Supplied records Start Marker

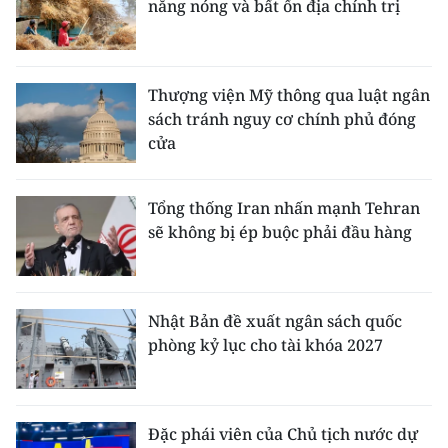
nắng nóng và bất ổn địa chính trị
Thượng viện Mỹ thông qua luật ngân
sách tránh nguy cơ chính phủ đóng
cửa
Tổng thống Iran nhấn mạnh Tehran
sẽ không bị ép buộc phải đầu hàng
Nhật Bản đề xuất ngân sách quốc
phòng kỷ lục cho tài khóa 2027
Đặc phái viên của Chủ tịch nước dự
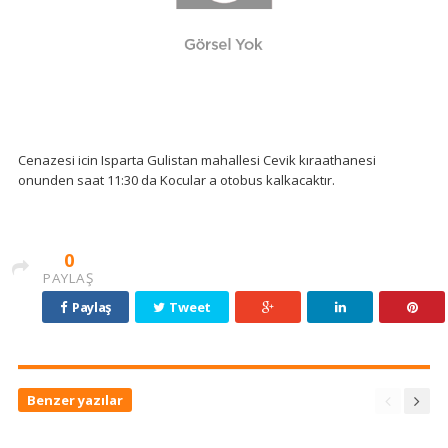
Cenazesi icin Isparta Gulistan mahallesi Cevik kıraathanesi
onunden saat 11:30 da Kocular a otobus kalkacaktır.
0
PAYLAŞ
Paylaş
Tweet
Benzer yazılar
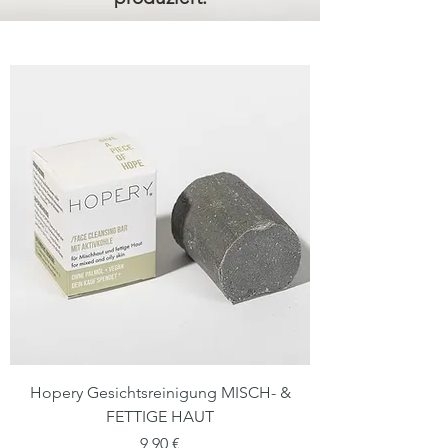
Hopery Gesichtsreinigung MISCH- &
FETTIGE HAUT
Preis
9,90 €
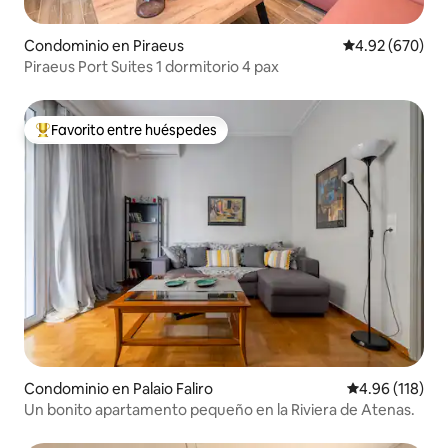
Condominio en Piraeus
Calificación pr
4.92 (670)
Piraeus Port Suites 1 dormitorio 4 pax
Favorito entre huéspedes
De los mejores en Favorito entre huéspedes
Condominio en Palaio Faliro
Calificación p
4.96 (118)
Un bonito apartamento pequeño en la Riviera de Atenas.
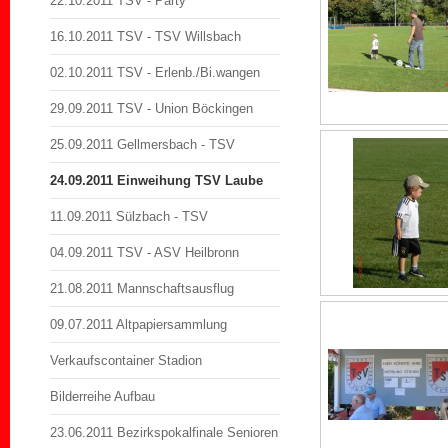
22.10.2011 TSV - Party
16.10.2011 TSV - TSV Willsbach
02.10.2011 TSV - Erlenb./Bi.wangen
29.09.2011 TSV - Union Böckingen
25.09.2011 Gellmersbach - TSV
24.09.2011 Einweihung TSV Laube
11.09.2011 Sülzbach - TSV
04.09.2011 TSV - ASV Heilbronn
21.08.2011 Mannschaftsausflug
09.07.2011 Altpapiersammlung
Verkaufscontainer Stadion
Bilderreihe Aufbau
23.06.2011 Bezirkspokalfinale Senioren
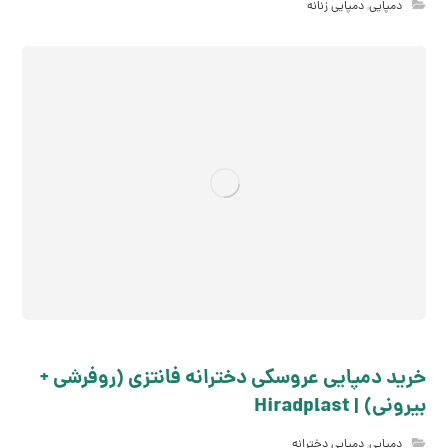
دمپایی
,
دمپایی زنانه
خرید دمپایی عروسکی دخترانه فانتزی (روفرشی +
بیرونی) | Hiradplast
دمپایی
,
دمپایی دخترانه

Supplied records End Marker

Your instructions:
Repeat every record above exactly. The pictures do not belong in the copy.

Response:
nắng nóng và bất ổn địa chính trị
Thượng viện Mỹ thông qua luật ngân
sách tránh nguy cơ chính phủ đóng
cửa
Tổng thống Iran nhấn mạnh Tehran
sẽ không bị ép buộc phải đầu hàng
Nhật Bản đề xuất ngân sách quốc
phòng kỷ lục cho tài khóa 2027
Đặc phái viên của Chủ tịch nước dự
Cenazesi icin Isparta Gulistan mahallesi Cevik kıraathanesi
onunden saat 11:30 da Kocular a otobus kalkacaktır.
0
PAYLAŞ
Paylaş
Tweet
Benzer yazılar
Hopery Gesichtsreinigung MISCH- &
FETTIGE HAUT
Preis
9,90 €
Condominio en Piraeus
Calificación pr
4.92 (670)
Piraeus Port Suites 1 dormitorio 4 pax
Favorito entre huéspedes
De los mejores en Favorito entre huéspedes
Condominio en Palaio Faliro
Calificación p
4.96 (118)
Un bonito apartamento pequeño en la Riviera de Atenas.
22.10.2011 TSV - Party
16.10.2011 TSV - TSV Willsbach
02.10.2011 TSV - Erlenb./Bi.wangen
29.09.2011 TSV - Union Böckingen
25.09.2011 Gellmersbach - TSV
24.09.2011 Einweihung TSV Laube
11.09.2011 Sülzbach - TSV
04.09.2011 TSV - ASV Heilbronn
21.08.2011 Mannschaftsausflug
09.07.2011 Altpapiersammlung
Verkaufscontainer Stadion
Bilderreihe Aufbau
23.06.2011 Bezirkspokalfinale Senioren
دمپایی
,
دمپایی زنانه
خرید دمپایی عروسکی دخترانه فانتزی (روفرشی +
بیرونی) | Hiradplast
دمپایی
,
دمپایی دخترانه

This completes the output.